I think Brexit is a catalyst, that has forced people to consider how they need to improve their manufacturing processes. Because it’s a race now: all the other countries in Europe and the rest of the world that do automate will have fixed costs, so we need to do the same – at the same rate – to be able to say that we’re competitive on the world stage. But the feedback we’ve had is that automation is starting to be implemented more and more, particularly due to COVID-19, as cobots can be used to provide socially distanced production lines.
Finally, how do you think cobots will evolve and develop over the next few years?
There are some exciting developments with new products that are going into our UR+ scheme. All the devices are plug-and-play compatible, so you can put them into the robot, and when you move them from machine to machine, they automatically understand their environment and load their settings. That’s quite exciting because, although you can move robots around the factory now, you still need to program them according to their environment.

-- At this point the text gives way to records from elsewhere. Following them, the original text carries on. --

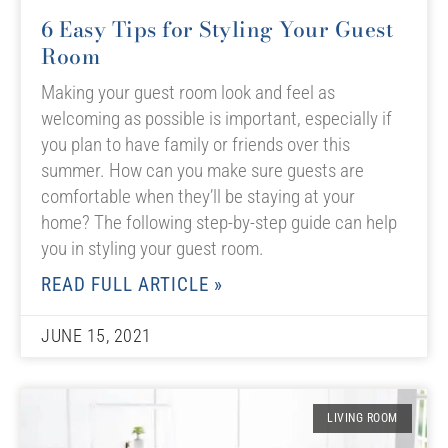
6 Easy Tips for Styling Your Guest
Room
Making your guest room look and feel as
welcoming as possible is important, especially if
you plan to have family or friends over this
summer. How can you make sure guests are
comfortable when they’ll be staying at your
home? The following step-by-step guide can help
you in styling your guest room.
READ FULL ARTICLE »
JUNE 15, 2021
LIVING ROOM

One of the things we’re seeing is our 6-axis robot arm being mounted on the back of a guided vehicle. Currently, if, for example, you’re attending processes in a laboratory, you have to employ a lab technician to take samples out of one process and put them into another, wait four hours, put them into another process, and so on. Now, we can have a completely mobile lab assistant where a robot on a guided vehicle takes the samples out of the machines. This means that you can shorten the time scale of diagnostic checks, for example, so that’s a really exciting area that is expanding in the UK.
Therefore, much like computers, we’re continually developing cobots, giving them more features and making them easier and easier to use.